Yesterday was the first day of the fall hunting season and the first hunt ever for my OTTB, Freedom on the Wind. I’ve had Freedom now for about 2 1/2 years. He came to me as a foster for CANTER NE. I had empty stall syndrome. I had just sold a “project horse” and hadn’t decided if I was going to buy another. I figured he could live in the stall while I looked for another horse.
I wasn’t very impressed by him when I picked him up. He was small, skinny, anxious and scared of his own shadow. The first night I had him, he rubbed a bloody spot on his neck from weaving with his head over the Dutch door in his stall.
I didn’t really want to keep him until I rode him. The first time I sat on him, I realized that he fit me. He rode bigger than he looked and he just felt right. Under saddle he proved to be brave and game to try most things; I was able to start hacking him out on the trails almost immediately, as long as I kept him to a walk.
Perhaps his biggest challenge as a riding horse was what made him successful on the race track: he liked to be first. Out in front, he was happy; put him behind another horse and he threw a veritable temper tantrum. He didn’t buck, rear or bolt, but he would jump up and down in place and fling his head. Over time, he did get better and would actually — gasp — trot behind another horse. Still, ask him to canter and he would get increasingly upset the longer he stayed behind.

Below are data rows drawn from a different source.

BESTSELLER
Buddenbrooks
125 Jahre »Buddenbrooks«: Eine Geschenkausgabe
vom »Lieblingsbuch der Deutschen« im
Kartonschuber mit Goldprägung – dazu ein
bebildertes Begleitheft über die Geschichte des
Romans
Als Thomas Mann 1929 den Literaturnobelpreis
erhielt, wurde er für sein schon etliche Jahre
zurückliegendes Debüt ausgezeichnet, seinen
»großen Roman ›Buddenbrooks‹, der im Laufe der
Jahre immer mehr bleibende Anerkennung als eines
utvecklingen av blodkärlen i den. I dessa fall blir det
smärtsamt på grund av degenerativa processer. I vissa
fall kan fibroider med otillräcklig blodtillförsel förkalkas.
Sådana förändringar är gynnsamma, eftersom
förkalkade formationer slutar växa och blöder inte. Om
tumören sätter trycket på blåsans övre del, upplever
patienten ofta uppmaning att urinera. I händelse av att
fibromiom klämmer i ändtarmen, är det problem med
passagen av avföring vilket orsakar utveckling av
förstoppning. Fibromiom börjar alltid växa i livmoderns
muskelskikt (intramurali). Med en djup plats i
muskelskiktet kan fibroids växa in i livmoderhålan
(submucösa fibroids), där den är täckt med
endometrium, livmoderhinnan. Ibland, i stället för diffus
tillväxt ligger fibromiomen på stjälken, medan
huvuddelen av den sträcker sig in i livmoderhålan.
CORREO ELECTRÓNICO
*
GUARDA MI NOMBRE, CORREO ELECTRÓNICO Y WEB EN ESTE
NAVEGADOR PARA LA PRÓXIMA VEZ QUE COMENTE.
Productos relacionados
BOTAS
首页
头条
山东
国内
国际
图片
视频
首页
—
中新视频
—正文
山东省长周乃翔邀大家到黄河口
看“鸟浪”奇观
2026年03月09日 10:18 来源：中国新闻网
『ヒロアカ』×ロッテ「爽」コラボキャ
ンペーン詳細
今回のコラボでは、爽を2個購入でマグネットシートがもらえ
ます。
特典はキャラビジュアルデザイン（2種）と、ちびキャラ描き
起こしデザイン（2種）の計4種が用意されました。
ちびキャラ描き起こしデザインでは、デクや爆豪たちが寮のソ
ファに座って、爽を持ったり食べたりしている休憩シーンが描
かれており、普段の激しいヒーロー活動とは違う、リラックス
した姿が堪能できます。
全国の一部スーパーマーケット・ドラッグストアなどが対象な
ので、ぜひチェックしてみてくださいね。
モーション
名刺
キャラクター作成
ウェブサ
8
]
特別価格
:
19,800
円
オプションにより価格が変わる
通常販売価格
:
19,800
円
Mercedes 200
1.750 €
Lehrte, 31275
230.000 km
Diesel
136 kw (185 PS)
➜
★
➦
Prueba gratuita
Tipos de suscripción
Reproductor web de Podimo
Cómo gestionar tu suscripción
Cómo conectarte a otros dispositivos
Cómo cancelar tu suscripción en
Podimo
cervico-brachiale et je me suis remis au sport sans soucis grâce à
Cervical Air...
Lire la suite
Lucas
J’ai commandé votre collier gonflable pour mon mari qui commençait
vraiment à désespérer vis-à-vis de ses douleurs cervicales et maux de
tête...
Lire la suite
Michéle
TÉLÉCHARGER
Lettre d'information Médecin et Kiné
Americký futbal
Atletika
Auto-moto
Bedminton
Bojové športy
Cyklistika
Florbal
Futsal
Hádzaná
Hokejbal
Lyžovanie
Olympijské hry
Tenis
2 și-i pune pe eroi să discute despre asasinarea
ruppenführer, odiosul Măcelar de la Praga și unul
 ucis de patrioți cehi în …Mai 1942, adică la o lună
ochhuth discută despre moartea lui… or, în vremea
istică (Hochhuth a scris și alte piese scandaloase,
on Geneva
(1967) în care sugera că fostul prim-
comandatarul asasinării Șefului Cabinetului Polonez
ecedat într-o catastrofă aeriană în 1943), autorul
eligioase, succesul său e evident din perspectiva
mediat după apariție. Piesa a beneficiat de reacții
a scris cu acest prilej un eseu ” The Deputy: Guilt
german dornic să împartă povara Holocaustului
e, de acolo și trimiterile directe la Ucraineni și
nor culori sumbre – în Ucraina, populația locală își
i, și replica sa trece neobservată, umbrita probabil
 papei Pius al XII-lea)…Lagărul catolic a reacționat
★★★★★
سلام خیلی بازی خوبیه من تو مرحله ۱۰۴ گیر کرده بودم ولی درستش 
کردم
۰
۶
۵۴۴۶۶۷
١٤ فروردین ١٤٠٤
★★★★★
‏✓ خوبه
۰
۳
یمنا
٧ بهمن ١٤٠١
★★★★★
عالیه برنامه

So I was really proud of him yesterday. I tried to ensure success by putting several things in place before the hunt. On Monday, I trailered him to a state park to ride with two friends. He proved me a liar by happily walking and trotting on a loose rein. We didn’t canter much, but we did hop over a few fences and he didn’t get anxious at all. On Wednesday I worked on galloping him in a field. I’m still not great at letting him go all out because he gets a bit wiggly, but I was able to bring him back from a hand gallop without causing him to get upset. Thursday we hacked, and on Friday I took him out to trot and canter behind another horse.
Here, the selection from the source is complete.